US Working Natural Gas Volumes in Underground Storage Rise 102 Bcf on Week:EIA

05 Jun 2020  by spglobal.com   
US working gas in storage increased by 102 Bcf last week, which was less than the market expected, but Henry Hub futures remained static following the report.

The amount of natural gas in US underground storage facilities increased 102 Bcf to 2.714 Tcf in the week that ended May 29, according to the US Energy Information Administration's weekly report, released June 4.The injection was below the consensus expectations of analysts S&P Global Platts surveyed that called for a 111 Bcf build. Responses to the survey ranged from injections of 93 Bcf to 122 Bcf. The injection was 16 Bcf, or 13.6%, below the 118 Bcf build reported in the same week a year ago and 1 Bcf below the five-year average increase of 103 Bcf, according to EIA data.

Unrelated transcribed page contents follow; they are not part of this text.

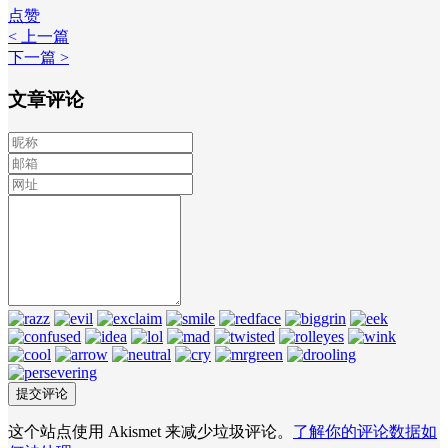
点赞
< 上一篇
下一篇 >
文章评论
这个站点使用 Akismet 来减少垃圾评论。
了解你的评论数据如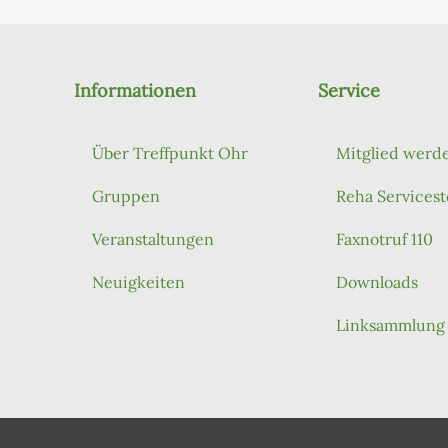
Informationen
Service
Über Treffpunkt Ohr
Mitglied werd
Gruppen
Reha Servicest
Veranstaltungen
Faxnotruf 110
Neuigkeiten
Downloads
Linksammlung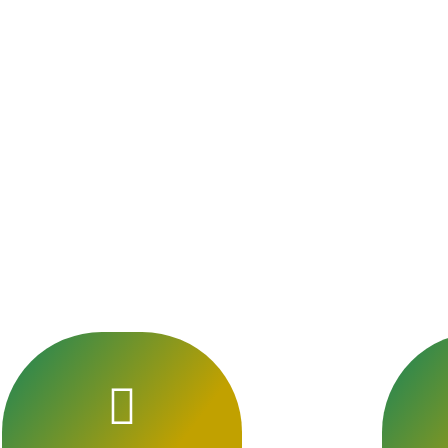
tien respectueux et
ditions islamiques.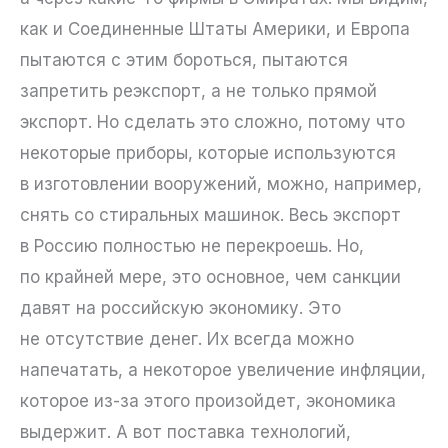
как и Соединенные Штаты Америки, и Европа
пытаются с этим бороться, пытаются
запретить реэкспорт, а не только прямой
экспорт. Но сделать это сложно, потому что
некоторые приборы, которые используются
в изготовлении вооружений, можно, например,
снять со стиральных машинок. Весь экспорт
в Россию полностью не перекроешь. Но,
по крайней мере, это основное, чем санкции
давят на российскую экономику. Это
не отсутствие денег. Их всегда можно
напечатать, а некоторое увеличение инфляции,
которое из-за этого произойдет, экономика
выдержит. А вот поставка технологий,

US supply-and-demand balances were largely flat week on week, with large offsetting changes in residential and commercial and power burn demand leaving only a small change, according to S&P Global Platts Analytics.

Gas-fired power generation demand rose 2.9 Bcf/d on the week, with gains spread across most regions, with the Midwest, East, and South Central regions adding upward of 800 MMcf/d apiece. At the same time, the Midwest and East regions had residential and commercial demand falling by 1.4 Bcf/d and 800 MMcf/d, respectively.

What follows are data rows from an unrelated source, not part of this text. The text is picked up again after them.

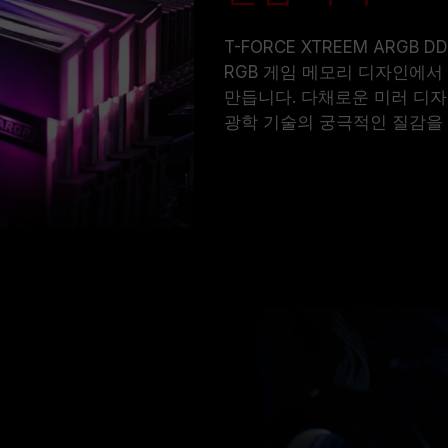
T-FORCE XTREEM ARG
RGB 게임 메모리 디자인에서
만듭니다. 다채로운 미러 디자인
광학 기술의 궁극적인 질감을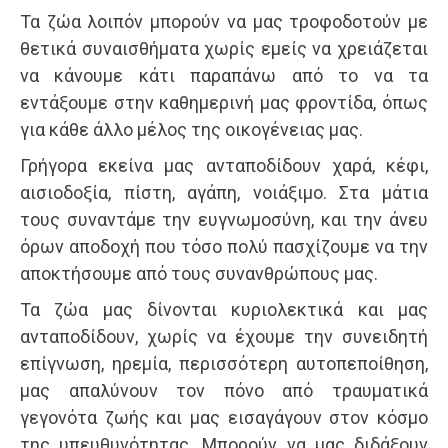
Τα ζώα λοιπόν μπορούν να μας τροφοδοτούν με
θετικά συναισθήματα χωρίς εμείς να χρειάζεται
να κάνουμε κάτι παραπάνω από το να τα
εντάξουμε στην καθημερινή μας φροντίδα, όπως
για κάθε άλλο μέλος της οικογένειας μας.
Γρήγορα εκείνα μας ανταποδίδουν χαρά, κέφι,
αισιοδοξία, πίστη, αγάπη, νοιάξιμο. Στα μάτια
τους συναντάμε την ευγνωμοσύνη, και την άνευ
όρων αποδοχή που τόσο πολύ πασχίζουμε να την
αποκτήσουμε από τους συνανθρώπους μας.
Τα ζώα μας δίνονται κυριολεκτικά και μας
ανταποδίδουν, χωρίς να έχουμε την συνειδητή
επίγνωση, ηρεμία, περισσότερη αυτοπεποίθηση,
μας απαλύνουν τον πόνο από τραυματικά
γεγονότα ζωής και μας εισαγάγουν στον κόσμο
της υπευθυνότητας. Μπορούν να μας διδάξουν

On the US level, declines continued in industrial, LNG feedgas and Mexican exports demand further. Upstream, total supplies held mostly steady, increasing by less than 100 MMcf/d on the week to an average 90.4 Bcf/d.

Storage volumes now stand 762 Bcf, or 39%, above the year-ago level of 1.952 Tcf and 422 Bcf, or 18.4%, above the five-year average of 2.292 Tcf, the data show.

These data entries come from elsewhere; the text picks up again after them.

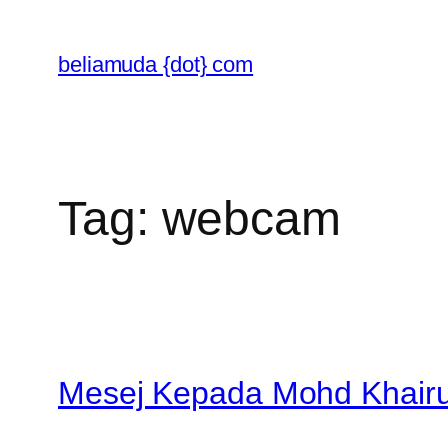
Skip
to
beliamuda {dot} com
content
Tag:
webcam
Mesej Kepada Mohd Khairud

The NYMEX July futures contract remained unchanged at $1.82/MMBtu in trading following the release of the weekly report and was little changed in the following 30 minutes.

Henry Hub NYMEX futures for the balance of summer were trading mostly flat June 4 to the day prior's close of $2.03/MMBtu, and flat to where it was priced a week ago, after some vacillation and a brief dip below $2/MMBtu earlier in the week. Spreads to next winter remain wide, with the July-through-October strip trading nearly 80 cents below the November-through-March window, as the market eyes a bullish 2021 on a tighter market stemming from supply drops from reduced associated gas production.

S&P Global Platts Analytics' supply-and-demand model forecasts a 108 Bcf addition to US storage volumes for the week ending June 5, which would expand the storage overhang to the five-year average by 14 Bcf.

Total demand is up 2.1 Bcf/d over the prior week, with power demand rising another 2.9 Bcf/d from last week, helping to offset a nearly 1 Bcf/d decline in LNG feedgas demand.